▶ _Your instructions_: The entries that follow must be written out exactly, without any of the pictures they contain.
━━━━━ Provided information
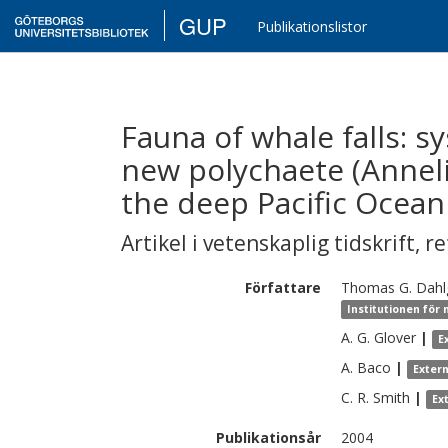
GUP
Publikationslistor
Fauna of whale falls: s
new polychaete (Anneli
the deep Pacific Ocean
Artikel i vetenskaplig tidskrift
,
re
Författare
Thomas G.
Dahl
Institutionen för
A. G.
Glover
|
E
A.
Baco
|
Exter
C. R.
Smith
|
Ex
Publikationsår
2004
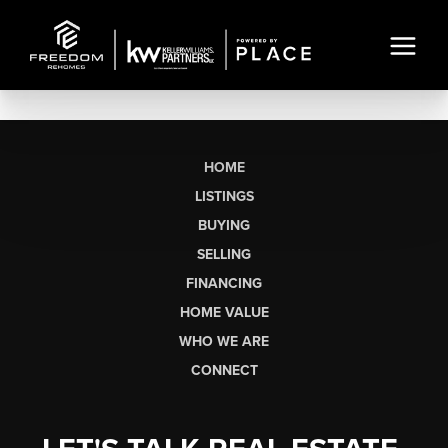
HOME
LISTINGS
BUYING
SELLING
FINANCING
HOME VALUE
WHO WE ARE
CONNECT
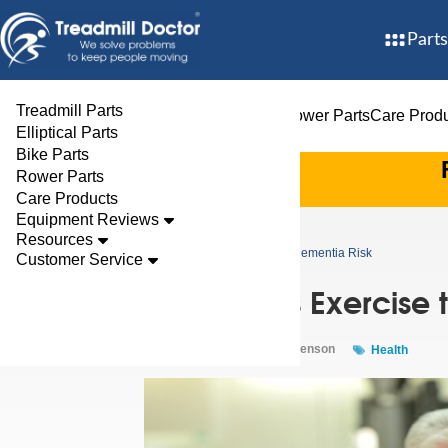
Parts
Treadmill Parts
Treadmill Parts
Elliptical Parts
Bike Parts
Rower Parts
Care Prod
Elliptical Parts
Bike Parts
Rower Parts
Care Products
Equipment Reviews
Resources
Blog
Study Links Exercise to Lowered Dementia Risk
Customer Service
Study Links Exercise
Aug 07, 2024 By
Clark Stevenson
Health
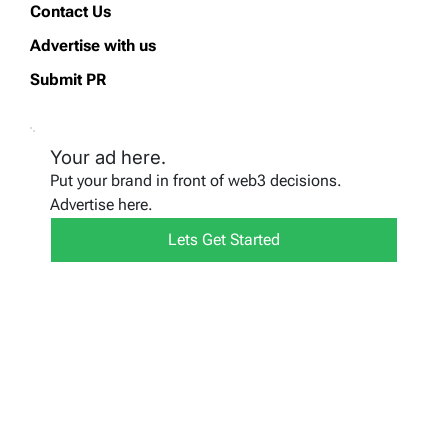
Contact Us
Advertise with us
Submit PR
Your ad here.
Put your brand in front of web3 decisions.
Advertise here.
Lets Get Started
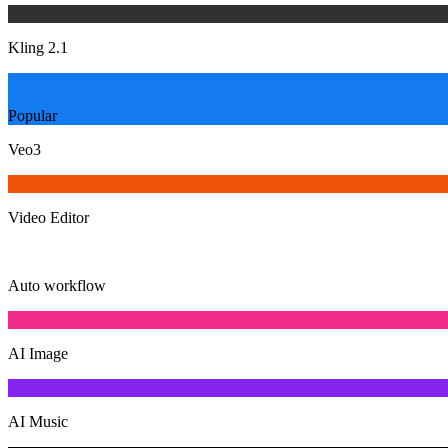
Kling 2.1
Popular
Veo3
Video Editor
Auto workflow
AI Image
AI Music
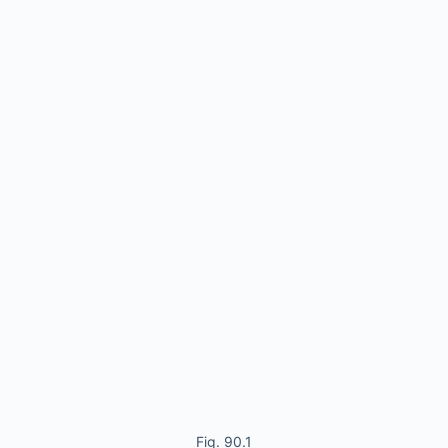
Fig. 90.1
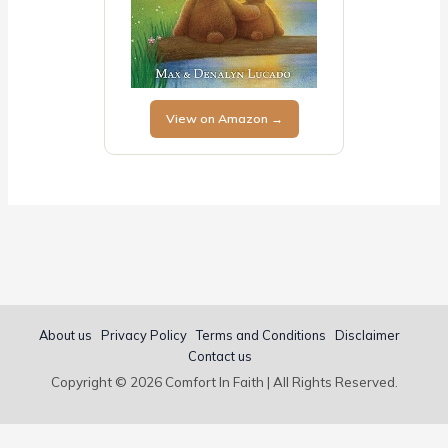
View on Amazon →
About us
Privacy Policy
Terms and Conditions
Disclaimer
Contact us
Copyright © 2026 Comfort In Faith | All Rights Reserved.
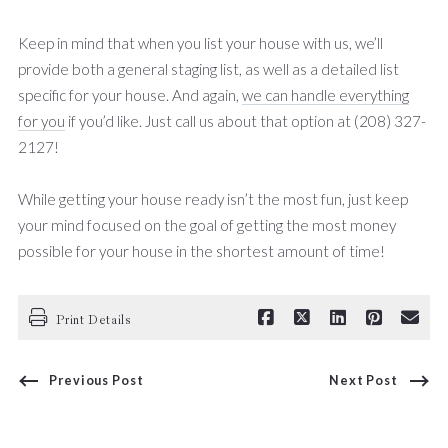
Keep in mind that when you list your house with us, we’ll
provide both a general staging list, as well as a detailed list
specific for your house. And again,
we can handle everything
for you
if you’d like. Just call us about that option at (208) 327-
2127!
While getting your house ready isn’t the most fun, just keep
your mind focused on the goal of getting the most money
possible for your house in the shortest amount of time!
Print Details
Previous Post
Next Post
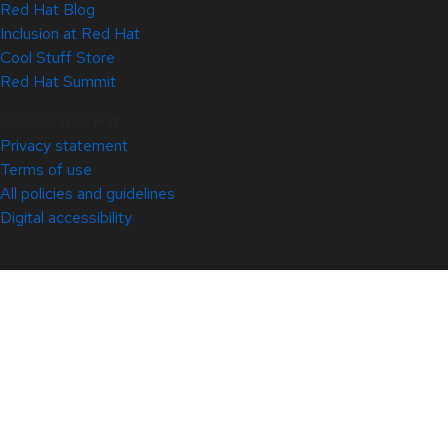
Red Hat Blog
Inclusion at Red Hat
Cool Stuff Store
Red Hat Summit
© 2026 Red Hat
Privacy statement
Terms of use
All policies and guidelines
Digital accessibility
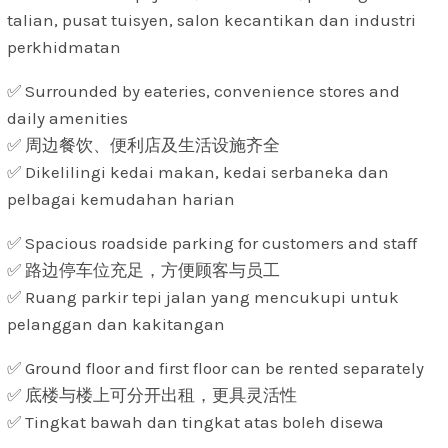
talian, pusat tuisyen, salon kecantikan dan industri
perkhidmatan
✅ Surrounded by eateries, convenience stores and
daily amenities
✅ 周边餐饮、便利店及生活设施齐全
✅ Dikelilingi kedai makan, kedai serbaneka dan
pelbagai kemudahan harian
✅ Spacious roadside parking for customers and staff
✅ 路边停车位充足，方便顾客与员工
✅ Ruang parkir tepi jalan yang mencukupi untuk
pelanggan dan kakitangan
✅ Ground floor and first floor can be rented separately
✅ 底楼与楼上可分开出租，更具灵活性
✅ Tingkat bawah dan tingkat atas boleh disewa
━━━━━━━━━━
▶ _Written answer_:
GUP
Publikationslistor
Fauna of whale falls: s
new polychaete (Anneli
the deep Pacific Ocean
Artikel i vetenskaplig tidskrift
,
re
Författare
Thomas G.
Dahl
Institutionen för
A. G.
Glover
|
E
A.
Baco
|
Exter
C. R.
Smith
|
Ex
Publikationsår
2004
HOME
LISTINGS
BUYING
SELLING
FINANCING
HOME VALUE
WHO WE ARE
CONNECT
Parts
Treadmill Parts
Treadmill Parts
Elliptical Parts
Bike Parts
Rower Parts
Care Prod
Elliptical Parts
Bike Parts
Rower Parts
Care Products
Equipment Reviews
Resources
Blog
Study Links Exercise to Lowered Dementia Risk
Customer Service
Study Links Exercise
Aug 07, 2024 By
Clark Stevenson
Health
Contact Us
Advertise with us
Submit PR
Your ad here.
Put your brand in front of web3 decisions.
Advertise here.
Lets Get Started
Kling 2.1
Popular
Veo3
Video Editor
Auto workflow
AI Image
AI Music
Fig. 90.1
View on Amazon →
About us
Privacy Policy
Terms and Conditions
Disclaimer
Contact us
Copyright © 2026 Comfort In Faith | All Rights Reserved.
Keep in mind that when you list your house with us, we’ll
provide both a general staging list, as well as a detailed list
specific for your house. And again,
we can handle everything
for you
if you’d like. Just call us about that option at (208) 327-
2127!
While getting your house ready isn’t the most fun, just keep
your mind focused on the goal of getting the most money
possible for your house in the shortest amount of time!
Print Details
Previous Post
Next Post
Red Hat Blog
Inclusion at Red Hat
Cool Stuff Store
Red Hat Summit
© 2026 Red Hat
Privacy statement
Terms of use
All policies and guidelines
Digital accessibility
talian, pusat tuisyen, salon kecantikan dan industri
perkhidmatan
✅ Surrounded by eateries, convenience stores and
daily amenities
✅ 周边餐饮、便利店及生活设施齐全
✅ Dikelilingi kedai makan, kedai serbaneka dan
pelbagai kemudahan harian
✅ Spacious roadside parking for customers and staff
✅ 路边停车位充足，方便顾客与员工
✅ Ruang parkir tepi jalan yang mencukupi untuk
pelanggan dan kakitangan
✅ Ground floor and first floor can be rented separately
✅ 底楼与楼上可分开出租，更具灵活性
✅ Tingkat bawah dan tingkat atas boleh disewa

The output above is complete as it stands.